Um ihn zu kurieren, hatte sein Vater ihn verprügelt. Dann hatte er ihn in ein leeres Zimmer gesperrt, um ihm Zeit zu geben, über die Sünde nachzudenken, die er gegen Gottes Gebote und gegen seine Familie und deren guten Namen verübt hatte. Und erst wenn er gelobe, mit diesen Verrücktheiten aufzuhören, werde er ihn wieder freilassen, hatte der Vater gedroht.

Und so hatte Santiago versucht, ein Mann zu werden. Aber die Bilder von nackten Frauen, die die Brüder sich heimlich anschauten, hatten in ihm nur den Wunsch verstärkt, selbst einen weiblichen Körper zu besitzen.

Er entwickelte sich nicht wie seine Brüder: keine Behaarung an Armen und Beinen, keine Behaarung an der Brust, kein Bartwuchs. Es war offensichtlich, dass etwas mit ihm nicht stimmte, doch für seinen Vater lag die einzige Lösung des Problems darin, ihn abzuhärten. Er schickte ihn zum Boxen, nahm ihn mit auf die Jagd, zum Bergsteigen und Skilaufen, damit er sich zu dem Mann entwickelte, zu dem Gott ihn bestimmt hatte.

Zwei endlose Jahre lang quälte Santiago sich ab. Zwei Jahre lang sparte er jeden Peso. Und mit fünfzehn lief er wieder von zu Hause weg, diesmal für immer. Er fuhr mit dem Zug nach Buenos Aires, wo niemand sein Geheimnis kannte.

Alatea dachte an die Zugfahrt, an das Geräusch der Lokomotive, an die vorbeifliegende Landschaft. Sie erinnerte sich daran, wie sie den Kopf gegen die kühle Fensterscheibe gelegt hatte. Wie sie die Füße auf ihrem Koffer abgestellt hatte. Wie der Schaffner gekommen war, ihren Fahrschein abgeknipst und gesagt hatte: Gracias, señorita. Und wie sie von da an immer nur eine Señorita gewesen war.

Die Erinnerung war so lebhaft, dass sie beinahe meinte, die Lokomotive wieder zu hören. Das Rumpeln und Kreischen der Räder des Zugs, der sie in die Zukunft entführte, fort von ihrer Vergangenheit.

Als das Wasser kam, begriff sie, dass es die Flut gewesen war, was sie gehört hatte. Und jetzt begriff sie auch, warum vor einer Weile die Sirenen geheult hatten. Das war die Flutwelle, die so schnell kam wie eine Herde galoppierender Pferde. Das bedeutete, dass das Wasser sie aus dem Treibsand befreien würde. Gleichzeitig wurde ihr bewusst, dass es Dinge gab, von denen nichts und niemand sie jemals befreien konnte.

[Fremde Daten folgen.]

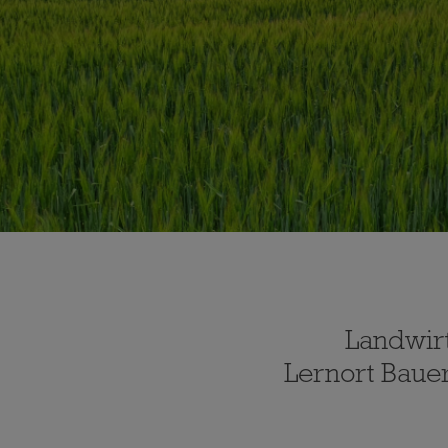
Landwirt
Lernort Baue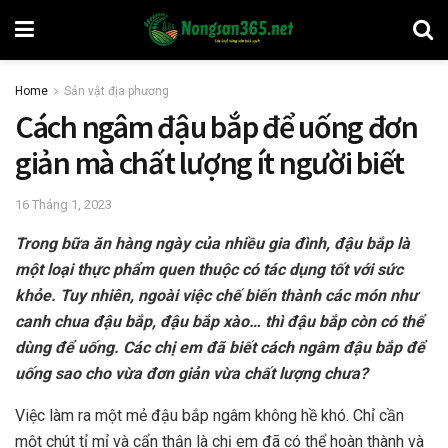
Home
Sản vật địa phương
Cách ngâm đậu bắp để uống đơn
giản mà chất lượng ít người biết
16 Tháng 1, 2023
Trong bữa ăn hàng ngày của nhiều gia đình, đậu bắp là
một loại thực phẩm quen thuộc có tác dụng tốt với sức
khỏe. Tuy nhiên, ngoài việc chế biến thành các món như
canh chua đậu bắp, đậu bắp xào… thì đậu bắp còn có thể
dùng để uống. Các chị em đã biết cách ngâm đậu bắp để
uống sao cho vừa đơn giản vừa chất lượng chưa?
Việc làm ra một mẻ đậu bắp ngâm không hề khó. Chỉ cần
một chút tỉ mỉ và cẩn thận là chị em đã có thể hoàn thành và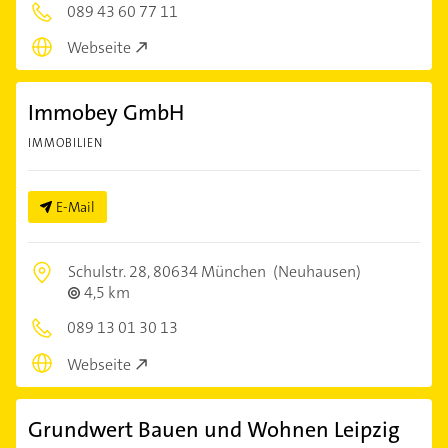
089 43 60 77 11
Webseite
Immobey GmbH
IMMOBILIEN
E-Mail
Schulstr. 28,
80634 München
(Neuhausen)
4,5 km
089 13 01 30 13
Webseite
Grundwert Bauen und Wohnen Leipzig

Sie war froh, dass sie nicht im Sand ersticken würde, wie sie befürchtet hatte. Und als das Wasser sie traf, wusste sie, dass sie auch nicht ertrinken würde. In solchem Wasser ertrank man nicht. Man legte sich einfach hin und schlief ein.

11. November

ARNSIDE — CUMBRIA

Sie hatten wirklich nichts tun können. Sie hatten es alle gewusst. Und alle hatten sich das Gegenteil vorgemacht. Die Küstenwache war im Nebel hinausgefahren, von Walney Island in Richtung Lancaster Sound. Aber von dort aus war es eine weite Strecke bis in die Morecambe-Bucht und noch weiter bis zum Kent Channel. Alatea hätte irgendwo sein können, auch das hatten sie alle gewusst. Wenn es nur die Flutwelle gewesen wäre, hätte Alatea vielleicht eine geringe Chance gehabt. Aber zusammen mit dem dichten Nebel war die Situation von Anfang an aussichtslos gewesen. Sie fanden Alatea nicht.

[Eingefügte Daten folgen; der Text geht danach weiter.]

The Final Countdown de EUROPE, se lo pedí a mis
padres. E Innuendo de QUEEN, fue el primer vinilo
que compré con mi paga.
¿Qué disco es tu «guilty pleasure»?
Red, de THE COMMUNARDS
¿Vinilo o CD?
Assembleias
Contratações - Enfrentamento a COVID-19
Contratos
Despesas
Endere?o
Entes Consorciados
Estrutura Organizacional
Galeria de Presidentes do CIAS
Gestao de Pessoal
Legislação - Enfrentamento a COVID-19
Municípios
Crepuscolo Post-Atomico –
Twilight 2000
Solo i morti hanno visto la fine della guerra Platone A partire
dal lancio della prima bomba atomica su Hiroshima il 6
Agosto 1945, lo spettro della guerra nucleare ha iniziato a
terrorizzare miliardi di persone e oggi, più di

Nachdem die Flut hoch genug gestiegen war, hatte auch der RNLI ein Boot hinausgeschickt. Aber schon sehr bald war klar geworden, dass sie nach einer Toten suchten, und da es Unsinn war, für eine Tote Menschenleben zu riskieren, waren die Männer wieder umgekehrt. Nur der Wattführer könne ihnen jetzt noch helfen, hatten sie Lynley bei ihrer Rückkehr erklärt, denn dessen Aufgabe in einer solchen Situation bestand darin einzuschätzen, an welcher Stelle die Leiche wahrscheinlich angespült würde. Er würde ihnen helfen, die Leiche so schnell wie möglich zu finden, denn wenn das nicht geschah, sobald der Nebel sich auflöste, würde sie wahrscheinlich nie gefunden. Das Meer würde sie fortspülen, und der Sand würde sie unter sich begraben. Manches verschlinge die Bucht für immer, und manches gebe sie erst nach hundert Jahren wieder preis. So sei die Bucht nun einmal, erklärte der Wattführer. Wild in ihrer Schönheit und unerbittlich in ihrer Vergeltung.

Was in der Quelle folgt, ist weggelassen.